Re: [PATCH rfc 3/4] percpu: on demand chunk depopulation

From: Dennis Zhou
Date: Mon Mar 29 2021 - 15:22:34 EST


On Wed, Mar 24, 2021 at 12:06:25PM -0700, Roman Gushchin wrote:
> To return unused memory to the system schedule an async
> depopulation of percpu chunks.
>
> To balance between scanning too much and creating an overhead because
> of the pcpu_lock contention and scanning not enough, let's track an
> amount of chunks to scan and mark chunks which are potentially a good
> target for the depopulation with a new boolean flag. The async
> depopulation work will clear the flag after trying to depopulate a
> chunk (successfully or not).
>
> This commit suggest the following logic: if a chunk
> 1) has more than 1/4 of total pages free and populated
> 2) isn't a reserved chunk
> 3) isn't entirely free
> 4) isn't alone in the corresponding slot

I'm not sure I like the check for alone that much. The reason being what
about some odd case where each slot has a single chunk, but every slot
is populated. It doesn't really make sense to keep them all around.

I think there is some decision making we can do here to handle packing
post depopulation allocations into a handful of chunks. Depopulated
chunks could be sidelined with say a flag ->depopulated to prevent the
first attempt of allocations from using them. And then we could bring
back a chunk 1 by 1 somehow to attempt to suffice the allocation.
I'm not too sure if this is a good idea, just a thought.

> it's a good target for depopulation.
>
> If there are 2 or more of such chunks, an async depopulation
> is scheduled.
>
> Because chunk population and depopulation are opposite processes
> which make a little sense together, split out the shrinking part of
> pcpu_balance_populated() into pcpu_grow_populated() and make
> pcpu_balance_populated() calling into pcpu_grow_populated() or
> pcpu_shrink_populated() conditionally.
>
> Signed-off-by: Roman Gushchin <guro@xxxxxx>
> ---
> mm/percpu-internal.h | 1 +
> mm/percpu.c | 111 ++++++++++++++++++++++++++++++++-----------
> 2 files changed, 85 insertions(+), 27 deletions(-)
>
> diff --git a/mm/percpu-internal.h b/mm/percpu-internal.h
> index 18b768ac7dca..1c5b92af02eb 100644
> --- a/mm/percpu-internal.h
> +++ b/mm/percpu-internal.h
> @@ -67,6 +67,7 @@ struct pcpu_chunk {
>
> void *data; /* chunk data */
> bool immutable; /* no [de]population allowed */
> + bool depopulate; /* depopulation hint */
> int start_offset; /* the overlap with the previous
> region to have a page aligned
> base_addr */
> diff --git a/mm/percpu.c b/mm/percpu.c
> index 015d076893f5..148137f0fc0b 100644
> --- a/mm/percpu.c
> +++ b/mm/percpu.c
> @@ -178,6 +178,12 @@ static LIST_HEAD(pcpu_map_extend_chunks);
> */
> int pcpu_nr_empty_pop_pages;
>
> +/*
> + * Track the number of chunks with a lot of free memory.
> + * It's used to release unused pages to the system.
> + */
> +static int pcpu_nr_chunks_to_depopulate;
> +
> /*
> * The number of populated pages in use by the allocator, protected by
> * pcpu_lock.
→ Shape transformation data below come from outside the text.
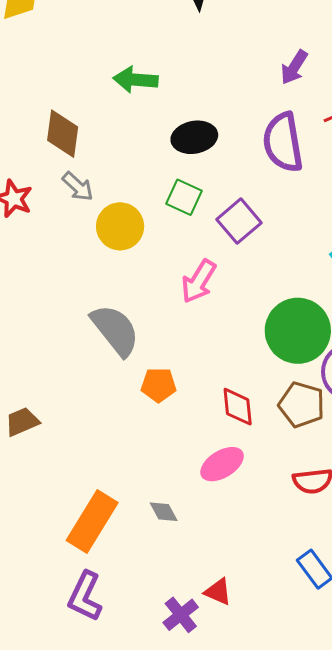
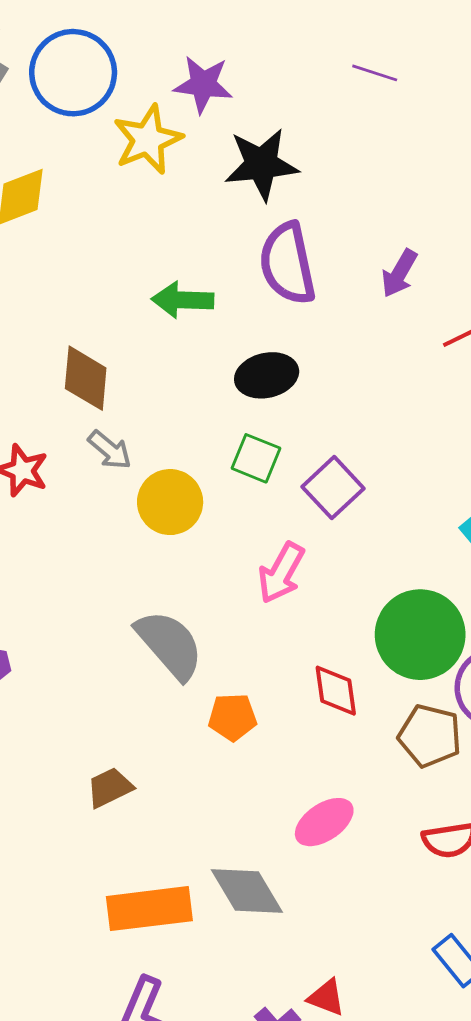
purple semicircle: (283, 142) -> (287, 264), moved
red diamond: (238, 407) -> (336, 691), moved
brown trapezoid: (22, 422) -> (110, 788), moved
gray diamond: (164, 512) -> (247, 891), size x1.8
orange rectangle: (92, 521) -> (149, 909), turned 54

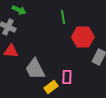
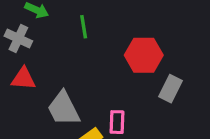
green line: (63, 17) -> (84, 27), moved

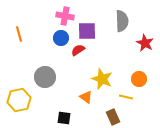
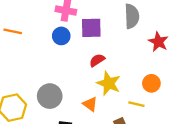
orange line: (19, 34) -> (13, 31), turned -63
red semicircle: (78, 50) -> (97, 60), moved
gray circle: (45, 77) -> (50, 96), moved

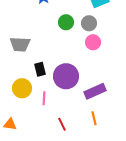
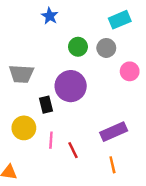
pink circle: (93, 42) -> (130, 71), moved
purple circle: (66, 76) -> (71, 86), moved
red line: (62, 124) -> (73, 150), moved

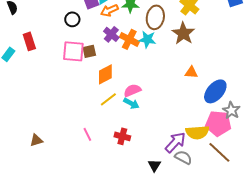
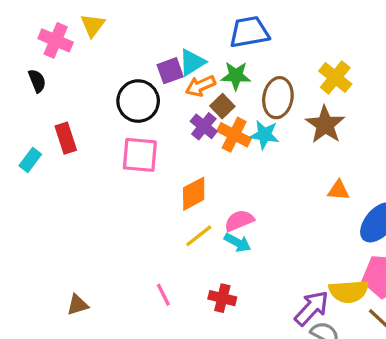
black circle: (72, 19) -> (138, 101), size x1.6
brown square: (89, 51) -> (222, 106), moved, turned -32

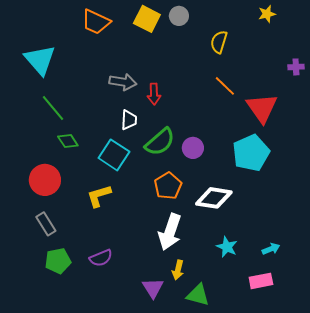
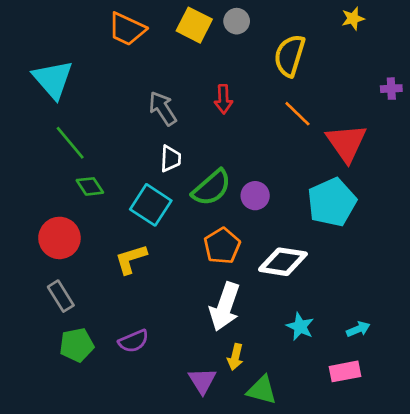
yellow semicircle: (219, 42) -> (289, 56), size x1.4
gray arrow: (123, 82) -> (163, 108), turned -132
red arrow: (154, 94) -> (223, 99), moved

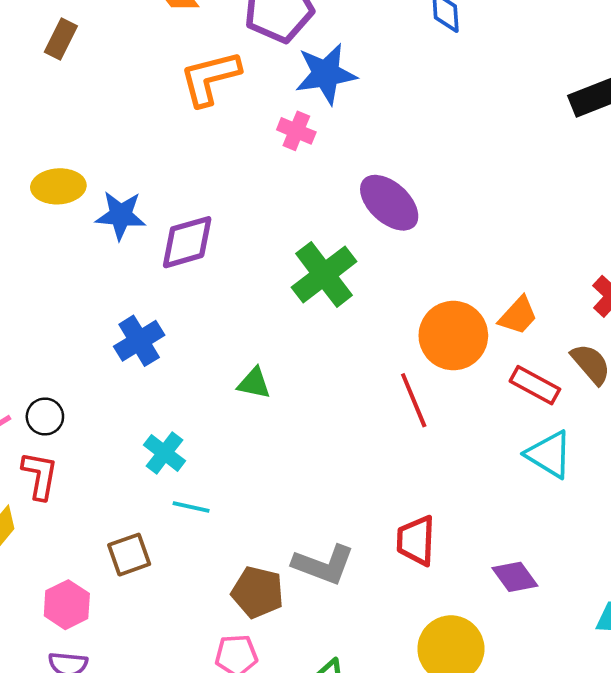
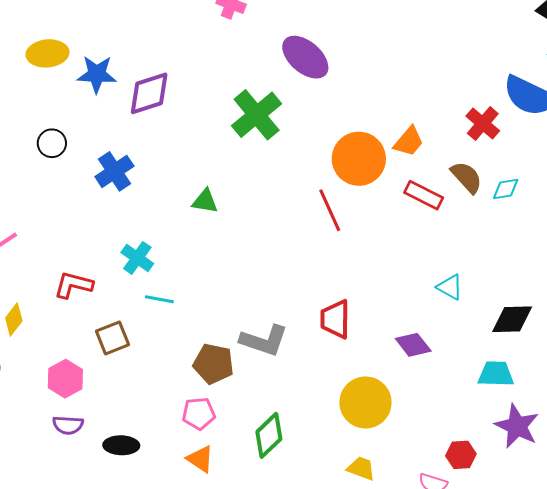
black circle: (45, 417) -> (52, 143), moved
cyan triangle: (549, 454) -> (450, 287), moved, size x0.7
red L-shape: (40, 475) -> (73, 285), moved, turned -84

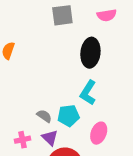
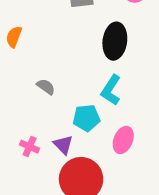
gray semicircle: (44, 116) -> (46, 87), moved
pink cross: (23, 140) -> (30, 147), turned 35

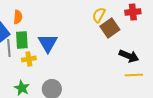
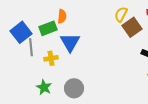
orange semicircle: (18, 17) -> (62, 16), moved
green rectangle: (22, 40) -> (48, 28), moved, turned 72

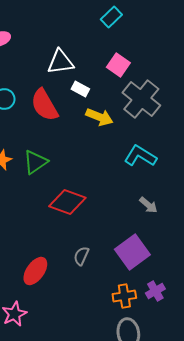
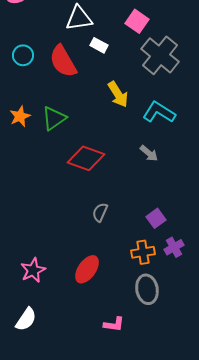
yellow arrow: (99, 117) -> (118, 94), moved, turned 36
gray arrow: (148, 205) -> (149, 153), moved
purple square: (132, 252) -> (156, 218), moved, size x0.6
red ellipse: (35, 271) -> (87, 269), moved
This number is kept per a unit per chunk (i.e. when a page gets
> @@ -1955,6 +1961,11 @@ static void pcpu_balance_free(enum pcpu_chunk_type type)
> if (chunk == list_first_entry(free_head, struct pcpu_chunk, list))
> continue;
>
> + if (chunk->depopulate) {
> + chunk->depopulate = false;
> + pcpu_nr_chunks_to_depopulate--;
> + }
> +
> list_move(&chunk->list, &to_free);
> }
>
> @@ -1976,7 +1987,7 @@ static void pcpu_balance_free(enum pcpu_chunk_type type)
> }
>
> /**
> - * pcpu_balance_populated - manage the amount of populated pages
> + * pcpu_grow_populated - populate chunk(s) to satisfy atomic allocations
> * @type: chunk type
> *
> * Maintain a certain amount of populated pages to satisfy atomic allocations.
> @@ -1985,35 +1996,15 @@ static void pcpu_balance_free(enum pcpu_chunk_type type)
> * allocation causes the failure as it is possible that requests can be
> * serviced from already backed regions.
> */
> -static void pcpu_balance_populated(enum pcpu_chunk_type type)
> +static void pcpu_grow_populated(enum pcpu_chunk_type type, int nr_to_pop)
> {
> /* gfp flags passed to underlying allocators */
> const gfp_t gfp = GFP_KERNEL | __GFP_NORETRY | __GFP_NOWARN;
> struct list_head *pcpu_slot = pcpu_chunk_list(type);
> struct pcpu_chunk *chunk;
> - int slot, nr_to_pop, ret;
> + int slot, ret;
>
> - /*
> - * Ensure there are certain number of free populated pages for
> - * atomic allocs. Fill up from the most packed so that atomic
> - * allocs don't increase fragmentation. If atomic allocation
> - * failed previously, always populate the maximum amount. This
> - * should prevent atomic allocs larger than PAGE_SIZE from keeping
> - * failing indefinitely; however, large atomic allocs are not
> - * something we support properly and can be highly unreliable and
> - * inefficient.
> - */
> retry_pop:
> - if (pcpu_atomic_alloc_failed) {
> - nr_to_pop = PCPU_EMPTY_POP_PAGES_HIGH;
> - /* best effort anyway, don't worry about synchronization */
> - pcpu_atomic_alloc_failed = false;
> - } else {
> - nr_to_pop = clamp(PCPU_EMPTY_POP_PAGES_HIGH -
> - pcpu_nr_empty_pop_pages,
> - 0, PCPU_EMPTY_POP_PAGES_HIGH);
> - }
> -
> for (slot = pcpu_size_to_slot(PAGE_SIZE); slot < pcpu_nr_slots; slot++) {
> unsigned int nr_unpop = 0, rs, re;
>
> @@ -2084,9 +2075,18 @@ static void pcpu_shrink_populated(enum pcpu_chunk_type type)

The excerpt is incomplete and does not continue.